Comme jadis où plusieurs d'entre eux se rendaient au salon du livre de Brive à la veille du Goncourt, six des membres de l'académie seront présents à Beyrouth : sa présidente Edmonde Charles-Roux, Tahar Ben Jelloun, Didier Decoin, Pierre Assouline, Bernard Pivot et Régis Debray, qui établiront la troisième et dernière sélection pour le prix Goncourt avant de l'annoncer et la commenter au salon, le mardi à 17 h (16 h en France).

A cette occasion, l'Institut français du Liban lance, en partenariat étroit avec le bureau Moyen-Orient de l'agence universitaire de la francophonie, le prix littéraire Le choix de l'Orient, dont le jury, issu des départements de français de douze universités de la région Proche-Orient (5 pays participants : Liban, Palestine, Egypte, Irak, Syrie) couronne l'un des huit titres de la deuxième sélection du prix Goncourt.

Le lauréat, dont le nom sera proclamé au salon en présence des membres de l'académie Goncourt et des médias, sera invité à Beyrouth à l'occasion du salon du livre 2013. Son oeuvre sera traduite en arabe.

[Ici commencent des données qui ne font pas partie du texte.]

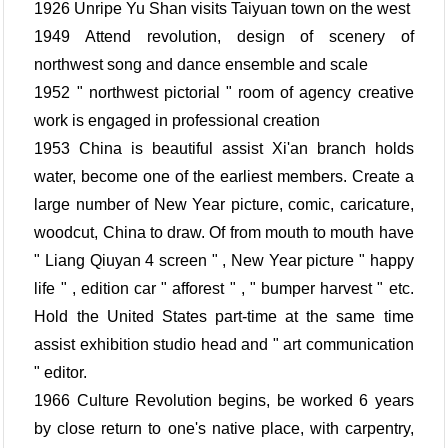
1926 Unripe Yu Shan visits Taiyuan town on the west
1949 Attend revolution, design of scenery of
northwest song and dance ensemble and scale
1952 " northwest pictorial " room of agency creative
work is engaged in professional creation
1953 China is beautiful assist Xi'an branch holds
water, become one of the earliest members. Create a
large number of New Year picture, comic, caricature,
woodcut, China to draw. Of from mouth to mouth have
" Liang Qiuyan 4 screen " , New Year picture " happy
life " , edition car " afforest " , " bumper harvest " etc.
Hold the United States part-time at the same time
assist exhibition studio head and " art communication
" editor.
1966 Culture Revolution begins, be worked 6 years
by close return to one's native place, with carpentry,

Le prix Le choix de l'Orient est présidé par la romancière libanaise Hyam Yared, avec pour vice-président Iskandar Habache, poète, traducteur et journaliste au quotidien libanais El-Safir. Le lauréat est désigné par un grand jury composé des présidents des douze jurys désignés par les universités participantes, ces douze jurys ayant eux-même sélectionné un titre parmi les huit romans en lice :

Vassilis Alexakis, L'enfant grec (Stock)
Thierry Beinstingel, Ils désertent (Fayard)
Patrick Deville, Peste et choléra (Seuil)
Joël Dicker, La vérité sur l'affaire Harry Québert (Fallois/ L'Age d'Homme)
Mathias Enard, Rue des voleurs (Actes Sud)
Jérôme Ferrari, Le sermon sur la chute de Rome (Actes Sud)
Linda Lê, Lame de fond (Bourgois)
Joy Sorman, Comme une bête (Gallimard)

Mis en place au lendemain de la guerre civile à l'initiative de l'Ambassade de France au Liban, le salon du livre de Beyrouth accueille chaque année quelque 70 000 visiteurs, ce qui en fait le 3e salon francophone après ceux de Paris et de Montréal.